A rapid series of strong earthquakes hit a mountainous and impoverished area of China’s Qinghai province early Wednesday, killing 589 people, state-run media said, quoting local quake relief headquarters.
At least 10,000 others were injured, the Xinhua news agency reported, and many victims, including school children, were buried under debris. Rescuers were struggling to clear debris with their hands and save those trapped below.
A 6.9-magnitude earthquake, as measured by the U.S. Geological Survey, struck at 7:49 a.m. local time (7:49 p.m. ET Tuesday), when many citizens were still at home and schools were beginning the day. The USGS also recorded several strong aftershocks — one of magnitude 5.8 — all within hours of the initial quake.
The epicenter was in remote and rugged terrain, about 150 miles (240 kilometers) northwest of Qamdo, Tibet. Qinghai borders the autonomous regions of Tibet and Xingjiang and the provinces of Gansu and Sichuan.
Karsum Nyima, deputy director of news at local Yushu TV, told Xinhua that most of the houses in the area were made of wood with earthen walls. He said some had come tumbling down, including a Buddhist pagoda in a park.
The temblors “have toppled houses, temples, gas stations and electric poles, triggered landslides, damaged roads, cut power supplies and disrupted telecommunications,” Xinhua said. “A reservoir was also cracked, where workers are trying to prevent the outflow of water.”

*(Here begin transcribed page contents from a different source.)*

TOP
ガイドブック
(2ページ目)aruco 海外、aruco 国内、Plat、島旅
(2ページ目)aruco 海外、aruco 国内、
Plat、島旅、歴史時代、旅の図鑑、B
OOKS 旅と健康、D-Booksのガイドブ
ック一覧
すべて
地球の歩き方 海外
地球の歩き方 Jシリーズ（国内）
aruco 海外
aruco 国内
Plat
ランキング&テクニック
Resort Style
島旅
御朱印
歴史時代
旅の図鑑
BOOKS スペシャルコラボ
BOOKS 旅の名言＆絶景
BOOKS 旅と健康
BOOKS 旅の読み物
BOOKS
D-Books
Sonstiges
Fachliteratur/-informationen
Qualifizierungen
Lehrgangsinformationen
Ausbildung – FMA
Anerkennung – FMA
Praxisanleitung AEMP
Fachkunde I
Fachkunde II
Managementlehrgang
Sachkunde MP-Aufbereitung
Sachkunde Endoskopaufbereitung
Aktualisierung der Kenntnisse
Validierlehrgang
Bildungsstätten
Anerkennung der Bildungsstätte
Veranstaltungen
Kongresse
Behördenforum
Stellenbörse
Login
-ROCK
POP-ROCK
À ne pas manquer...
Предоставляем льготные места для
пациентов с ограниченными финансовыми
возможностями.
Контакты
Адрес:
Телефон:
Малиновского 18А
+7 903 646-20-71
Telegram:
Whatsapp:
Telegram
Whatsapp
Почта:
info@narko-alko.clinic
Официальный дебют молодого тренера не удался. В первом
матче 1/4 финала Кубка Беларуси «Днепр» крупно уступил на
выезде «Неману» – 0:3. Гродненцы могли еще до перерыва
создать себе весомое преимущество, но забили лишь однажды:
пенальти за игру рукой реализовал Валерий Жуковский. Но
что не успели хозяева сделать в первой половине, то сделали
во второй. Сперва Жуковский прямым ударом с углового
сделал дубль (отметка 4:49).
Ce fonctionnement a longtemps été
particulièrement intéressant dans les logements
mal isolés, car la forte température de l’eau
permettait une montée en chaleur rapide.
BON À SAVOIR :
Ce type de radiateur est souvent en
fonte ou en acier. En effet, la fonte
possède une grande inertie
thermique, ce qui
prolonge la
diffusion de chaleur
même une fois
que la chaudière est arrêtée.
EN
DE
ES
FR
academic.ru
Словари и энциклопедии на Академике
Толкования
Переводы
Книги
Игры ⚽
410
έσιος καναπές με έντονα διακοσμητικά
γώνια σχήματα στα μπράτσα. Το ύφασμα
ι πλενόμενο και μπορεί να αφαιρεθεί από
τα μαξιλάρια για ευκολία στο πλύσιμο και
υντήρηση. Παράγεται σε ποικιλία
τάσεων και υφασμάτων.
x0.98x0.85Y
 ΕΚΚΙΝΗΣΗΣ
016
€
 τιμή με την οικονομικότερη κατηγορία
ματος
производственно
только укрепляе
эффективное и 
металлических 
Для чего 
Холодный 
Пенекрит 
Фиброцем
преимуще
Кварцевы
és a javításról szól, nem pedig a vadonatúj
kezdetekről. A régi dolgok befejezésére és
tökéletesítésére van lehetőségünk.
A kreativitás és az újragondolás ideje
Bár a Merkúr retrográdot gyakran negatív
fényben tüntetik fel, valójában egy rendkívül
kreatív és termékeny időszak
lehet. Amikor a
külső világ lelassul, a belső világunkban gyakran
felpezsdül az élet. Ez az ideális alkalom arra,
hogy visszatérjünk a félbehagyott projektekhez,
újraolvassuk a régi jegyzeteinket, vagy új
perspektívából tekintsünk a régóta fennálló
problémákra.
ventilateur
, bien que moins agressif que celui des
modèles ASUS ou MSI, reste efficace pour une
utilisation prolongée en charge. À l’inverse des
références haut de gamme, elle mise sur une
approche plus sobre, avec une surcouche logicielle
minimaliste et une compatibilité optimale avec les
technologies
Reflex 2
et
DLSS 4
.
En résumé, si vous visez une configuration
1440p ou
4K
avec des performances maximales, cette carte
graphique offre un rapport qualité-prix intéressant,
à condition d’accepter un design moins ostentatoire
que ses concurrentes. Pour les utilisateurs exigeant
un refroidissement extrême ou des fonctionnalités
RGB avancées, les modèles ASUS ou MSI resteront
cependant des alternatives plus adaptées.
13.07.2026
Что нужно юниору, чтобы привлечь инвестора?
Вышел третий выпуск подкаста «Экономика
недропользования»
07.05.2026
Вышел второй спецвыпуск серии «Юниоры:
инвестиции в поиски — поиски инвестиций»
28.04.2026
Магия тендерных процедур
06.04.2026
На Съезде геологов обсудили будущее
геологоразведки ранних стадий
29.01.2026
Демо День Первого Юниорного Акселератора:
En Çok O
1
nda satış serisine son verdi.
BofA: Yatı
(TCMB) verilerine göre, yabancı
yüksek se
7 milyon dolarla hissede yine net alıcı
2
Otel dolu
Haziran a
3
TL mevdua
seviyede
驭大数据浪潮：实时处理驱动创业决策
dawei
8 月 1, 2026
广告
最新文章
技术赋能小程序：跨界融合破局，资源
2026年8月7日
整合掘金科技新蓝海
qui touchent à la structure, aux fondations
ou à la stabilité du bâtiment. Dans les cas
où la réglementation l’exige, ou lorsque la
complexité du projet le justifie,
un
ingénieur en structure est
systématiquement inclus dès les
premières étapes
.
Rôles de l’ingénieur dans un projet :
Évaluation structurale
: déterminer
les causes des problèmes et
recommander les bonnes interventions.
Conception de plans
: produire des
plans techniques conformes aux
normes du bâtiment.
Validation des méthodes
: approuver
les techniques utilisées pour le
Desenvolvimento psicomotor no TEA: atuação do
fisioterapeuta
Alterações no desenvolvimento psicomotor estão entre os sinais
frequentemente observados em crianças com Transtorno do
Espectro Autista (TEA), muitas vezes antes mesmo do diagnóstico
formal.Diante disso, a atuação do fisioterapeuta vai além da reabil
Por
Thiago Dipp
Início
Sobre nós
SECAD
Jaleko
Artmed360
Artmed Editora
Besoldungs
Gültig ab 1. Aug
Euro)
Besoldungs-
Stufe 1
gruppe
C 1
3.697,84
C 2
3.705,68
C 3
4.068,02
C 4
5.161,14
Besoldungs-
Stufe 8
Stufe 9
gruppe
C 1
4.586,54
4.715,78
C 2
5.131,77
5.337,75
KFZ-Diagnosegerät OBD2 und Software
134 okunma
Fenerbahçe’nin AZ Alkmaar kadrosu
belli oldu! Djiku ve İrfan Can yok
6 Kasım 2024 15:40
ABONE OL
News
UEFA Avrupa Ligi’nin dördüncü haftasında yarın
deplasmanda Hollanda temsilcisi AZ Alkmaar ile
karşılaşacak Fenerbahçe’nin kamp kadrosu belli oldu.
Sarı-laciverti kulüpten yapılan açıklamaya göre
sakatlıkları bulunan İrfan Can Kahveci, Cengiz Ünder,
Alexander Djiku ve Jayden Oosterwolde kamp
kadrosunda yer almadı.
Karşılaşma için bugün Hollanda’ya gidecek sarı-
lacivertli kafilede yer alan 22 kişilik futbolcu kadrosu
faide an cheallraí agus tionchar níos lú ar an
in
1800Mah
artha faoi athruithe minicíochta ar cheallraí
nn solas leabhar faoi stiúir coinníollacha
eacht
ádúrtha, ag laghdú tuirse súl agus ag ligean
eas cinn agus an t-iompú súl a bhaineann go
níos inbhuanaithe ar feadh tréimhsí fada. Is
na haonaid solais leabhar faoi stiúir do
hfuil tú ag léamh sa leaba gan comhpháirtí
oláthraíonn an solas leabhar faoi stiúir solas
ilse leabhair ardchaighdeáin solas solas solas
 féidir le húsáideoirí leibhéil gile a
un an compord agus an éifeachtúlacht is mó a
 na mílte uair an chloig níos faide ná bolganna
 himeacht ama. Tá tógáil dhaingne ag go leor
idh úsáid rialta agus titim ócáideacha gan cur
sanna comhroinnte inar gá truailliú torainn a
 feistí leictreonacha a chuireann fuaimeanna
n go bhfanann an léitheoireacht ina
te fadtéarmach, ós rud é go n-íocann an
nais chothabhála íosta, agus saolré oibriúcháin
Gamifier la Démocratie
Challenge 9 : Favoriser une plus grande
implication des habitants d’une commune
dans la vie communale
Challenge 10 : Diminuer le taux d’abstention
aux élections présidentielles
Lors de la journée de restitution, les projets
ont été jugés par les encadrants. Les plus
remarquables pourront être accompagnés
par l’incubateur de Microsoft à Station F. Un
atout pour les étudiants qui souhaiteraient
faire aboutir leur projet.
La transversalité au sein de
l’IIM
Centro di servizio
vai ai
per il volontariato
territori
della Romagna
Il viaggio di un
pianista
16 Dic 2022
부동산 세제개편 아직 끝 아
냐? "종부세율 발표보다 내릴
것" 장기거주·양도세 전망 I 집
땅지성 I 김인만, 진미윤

Chinese President Hu Jintao and Premier Wen Jiabao ordered local authorities to “go all out to save the disaster-stricken people,” Xinhua said. Vice Premier Hui Liangyu was dispatched to the region.
About 700 soldiers were working to clear rubble and rescue buried quake victims, according to Xinhua. More than 5,000 others, including soldiers and medical workers, were sent to the area, the Qinghai provincial government told reporters in a news conference, Xinhua said.
About 1,000 people have been pulled out alive, China’s state-run CCTV reported more than 12 hours after the earthquake. They were taken to one of several locations, chosen based on low probability of aftershocks.
The news agency reported panic on the streets as crews launched rescue efforts in the rubble of collapsed buildings.
“We have to mainly rely on our hands to clear away the debris as we have no large excavating machines,” police officer Shi Huajie said. “We have no medical equipment, either.”